Let $$ f(x) = (x+1)log(x+1), \text{$x\in]-1,\infty[$} $$ where log is the natural log.
a) Show that $$f^{(n)}(x) = \frac{(-1)^n(n-2)!}{(x+1)^{n-1}} \ \text{for $n\ge 2$ and $x\in]-1,\infty[ $}$$
The Taylor polynomial for $f$ of degree $3$ at the point $0$ is given by: $$(p_3f)(x) = x+\frac{1}{2}x^2-\frac{1}{6}x^3$$
b) Show that for $n\ge2$ and $x\ge0$ the remainder is given by the formula: $$ R_nf(x) = \frac{(-1)^{n+1}}{n}\int_0^x\frac{(x-t)^n}{(t+1)^n}dt $$
a) I know that the n'th derivative of $g(x) =log(x+1)$ is given by: $$g^{(n)}(x) = \frac{(-1)^{n-1}(n-1)!}{(1+x)^n}$$ So the n'th derivative of $f(x)$ is given by: $$f^{(n)} = (x+1)\cdot\frac{(-1)^{n-1}(n-1)!}{(1+x)^n} = \frac{(-1)^{n-1}(n-1)!}{(1+x)^{n-1}}$$
I am not quite sure how to go on from here with a)

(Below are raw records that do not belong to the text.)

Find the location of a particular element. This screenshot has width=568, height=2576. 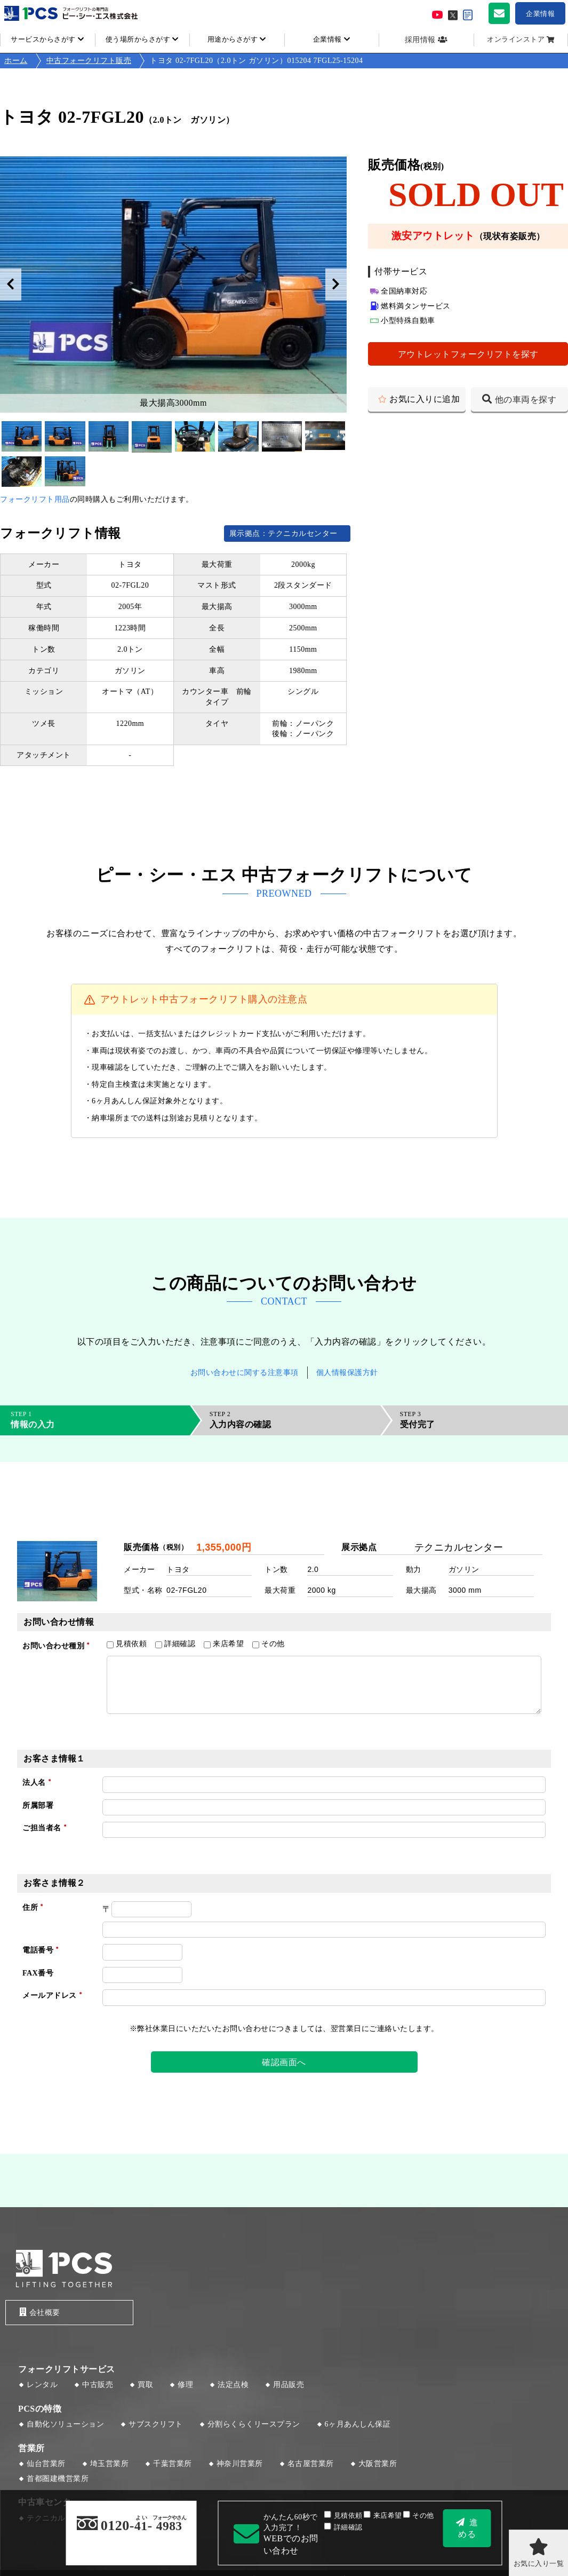 大阪営業所 is located at coordinates (377, 2464).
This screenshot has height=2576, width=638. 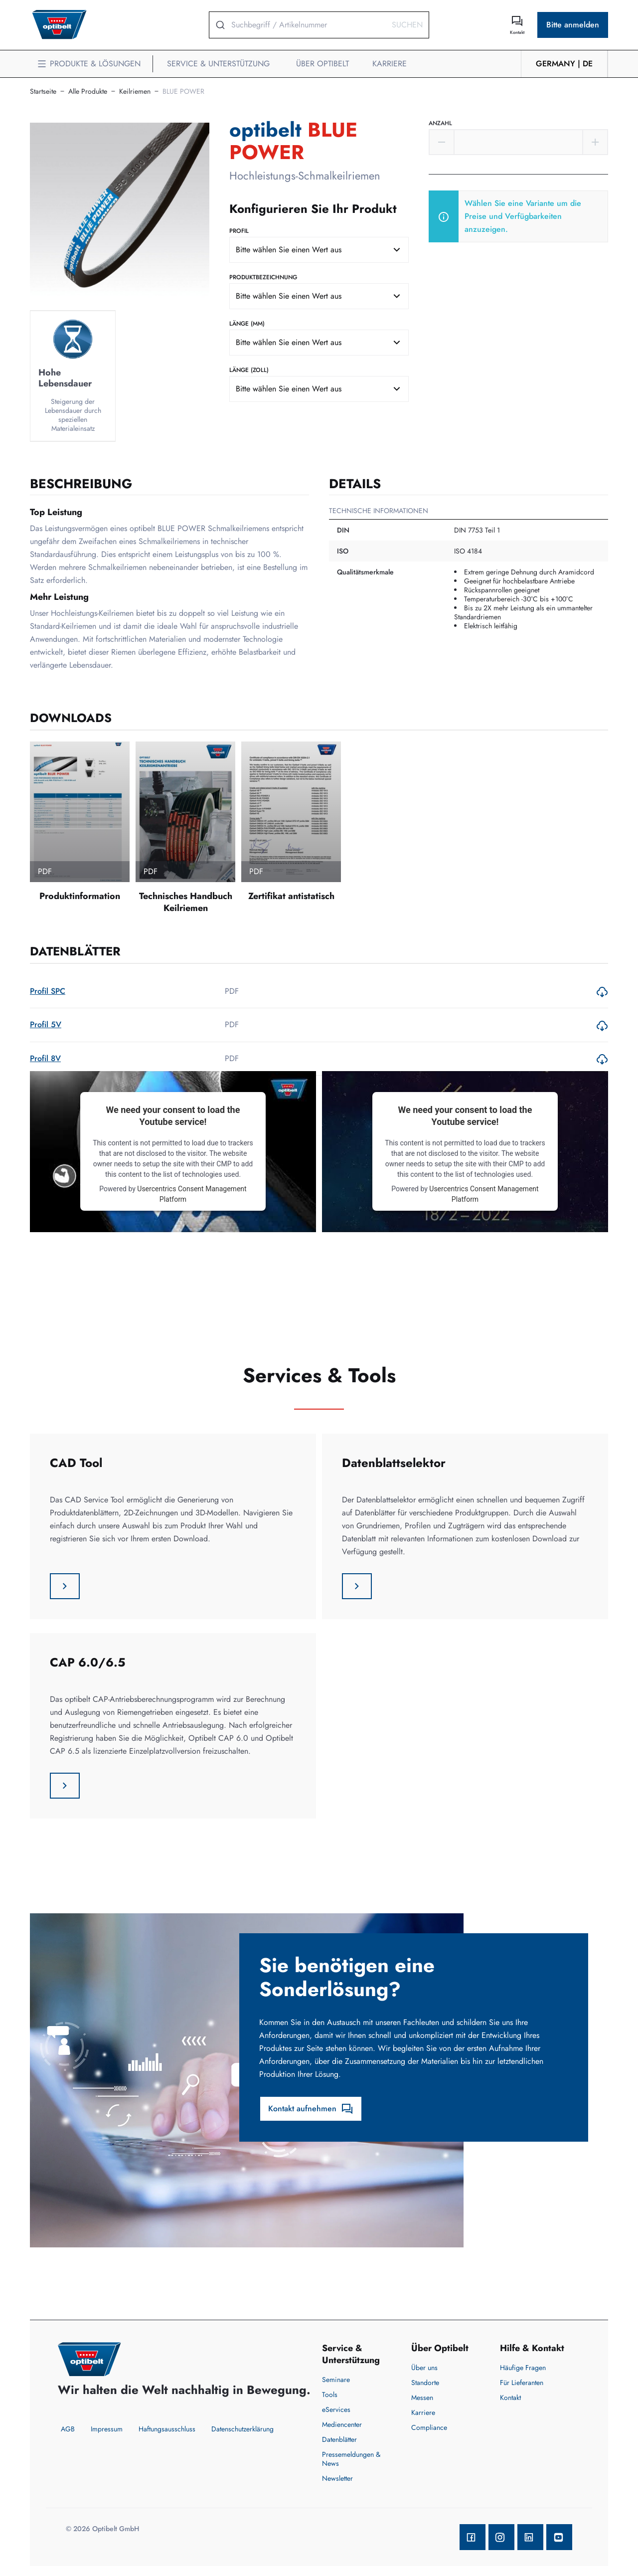 I want to click on eServices, so click(x=336, y=2409).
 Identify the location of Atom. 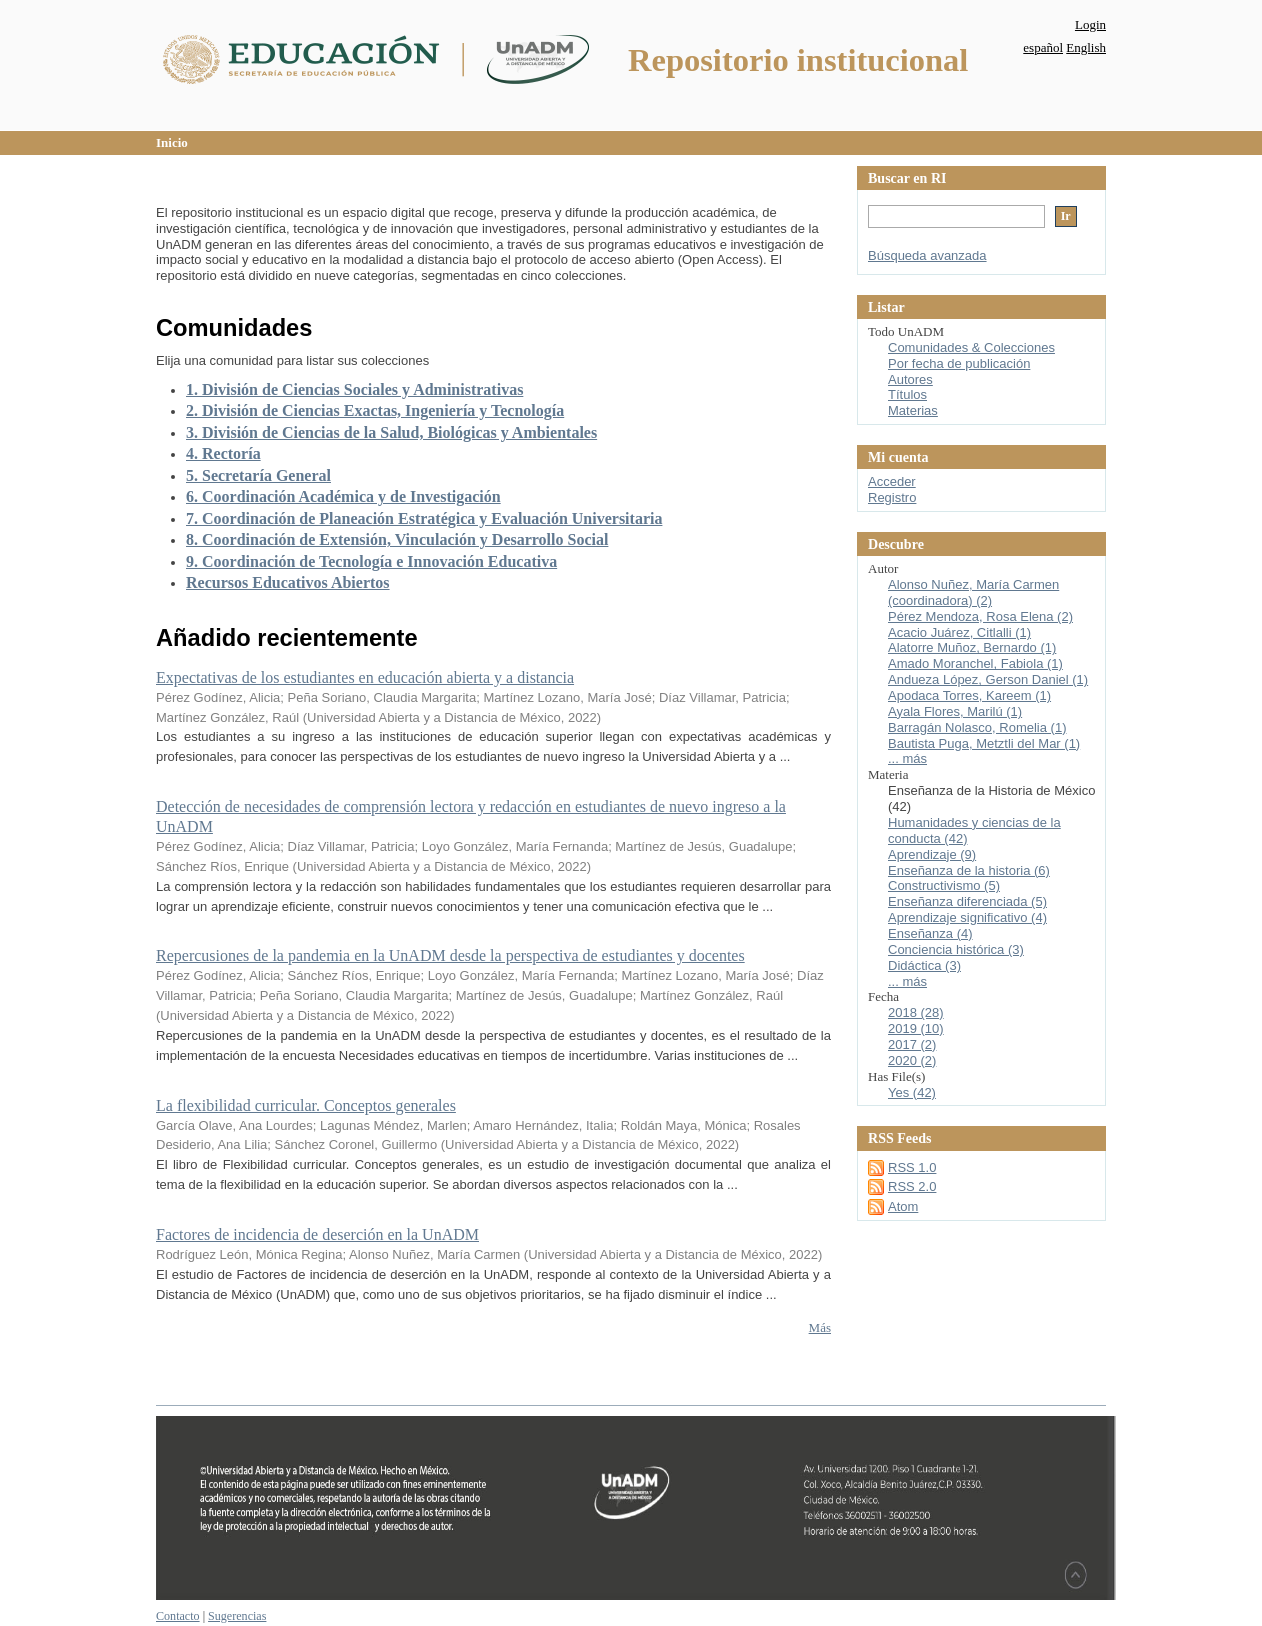 (903, 1206).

b) I now that the Remainder can be expressed as: $$R_nf(x) = f(x) -T_n(x)$$ and $$R_nf(x) = \frac{1}{n!}\int_0^x f^{(n+1)}(t)(x-t)^ndt $$ I know that I somehow have to use the second formula to show the desired in c), but I am not sure how to do it properly.